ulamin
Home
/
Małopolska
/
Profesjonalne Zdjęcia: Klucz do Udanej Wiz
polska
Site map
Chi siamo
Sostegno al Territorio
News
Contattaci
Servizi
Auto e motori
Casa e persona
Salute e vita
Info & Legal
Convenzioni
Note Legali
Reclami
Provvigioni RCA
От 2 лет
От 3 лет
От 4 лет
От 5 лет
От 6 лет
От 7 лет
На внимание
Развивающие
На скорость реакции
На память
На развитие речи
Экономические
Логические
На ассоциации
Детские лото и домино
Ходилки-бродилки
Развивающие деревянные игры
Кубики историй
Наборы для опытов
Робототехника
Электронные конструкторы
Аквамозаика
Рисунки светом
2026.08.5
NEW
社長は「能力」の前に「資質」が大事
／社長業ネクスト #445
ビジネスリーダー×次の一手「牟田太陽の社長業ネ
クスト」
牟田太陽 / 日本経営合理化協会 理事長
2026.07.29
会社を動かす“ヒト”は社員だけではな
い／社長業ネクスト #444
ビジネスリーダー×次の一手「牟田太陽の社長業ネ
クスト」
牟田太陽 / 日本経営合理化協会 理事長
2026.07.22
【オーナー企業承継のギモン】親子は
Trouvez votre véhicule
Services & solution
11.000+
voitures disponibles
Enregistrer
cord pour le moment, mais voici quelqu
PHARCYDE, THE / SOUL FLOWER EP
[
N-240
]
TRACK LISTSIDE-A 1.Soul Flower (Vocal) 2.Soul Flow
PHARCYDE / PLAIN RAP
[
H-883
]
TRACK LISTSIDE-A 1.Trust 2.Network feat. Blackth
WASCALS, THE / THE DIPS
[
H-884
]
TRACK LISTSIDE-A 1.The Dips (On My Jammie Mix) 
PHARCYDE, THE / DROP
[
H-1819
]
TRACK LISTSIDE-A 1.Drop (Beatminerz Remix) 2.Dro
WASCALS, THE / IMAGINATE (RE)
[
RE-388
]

### PROBLEM REQUIREMENTS:
Transcribe all entries exactly as they appear above.

### ANSWER FOR THE TASK:
ulamin
Home
/
Małopolska
/
Profesjonalne Zdjęcia: Klucz do Udanej Wiz
polska
Site map
Chi siamo
Sostegno al Territorio
News
Contattaci
Servizi
Auto e motori
Casa e persona
Salute e vita
Info & Legal
Convenzioni
Note Legali
Reclami
Provvigioni RCA
От 2 лет
От 3 лет
От 4 лет
От 5 лет
От 6 лет
От 7 лет
На внимание
Развивающие
На скорость реакции
На память
На развитие речи
Экономические
Логические
На ассоциации
Детские лото и домино
Ходилки-бродилки
Развивающие деревянные игры
Кубики историй
Наборы для опытов
Робототехника
Электронные конструкторы
Аквамозаика
Рисунки светом
2026.08.5
NEW
社長は「能力」の前に「資質」が大事
／社長業ネクスト #445
ビジネスリーダー×次の一手「牟田太陽の社長業ネ
クスト」
牟田太陽 / 日本経営合理化協会 理事長
2026.07.29
会社を動かす“ヒト”は社員だけではな
い／社長業ネクスト #444
ビジネスリーダー×次の一手「牟田太陽の社長業ネ
クスト」
牟田太陽 / 日本経営合理化協会 理事長
2026.07.22
【オーナー企業承継のギモン】親子は
Trouvez votre véhicule
Services & solution
11.000+
voitures disponibles
Enregistrer
cord pour le moment, mais voici quelqu
PHARCYDE, THE / SOUL FLOWER EP
[
N-240
]
TRACK LISTSIDE-A 1.Soul Flower (Vocal) 2.Soul Flow
PHARCYDE / PLAIN RAP
[
H-883
]
TRACK LISTSIDE-A 1.Trust 2.Network feat. Blackth
WASCALS, THE / THE DIPS
[
H-884
]
TRACK LISTSIDE-A 1.The Dips (On My Jammie Mix) 
PHARCYDE, THE / DROP
[
H-1819
]
TRACK LISTSIDE-A 1.Drop (Beatminerz Remix) 2.Dro
WASCALS, THE / IMAGINATE (RE)
[
RE-388
]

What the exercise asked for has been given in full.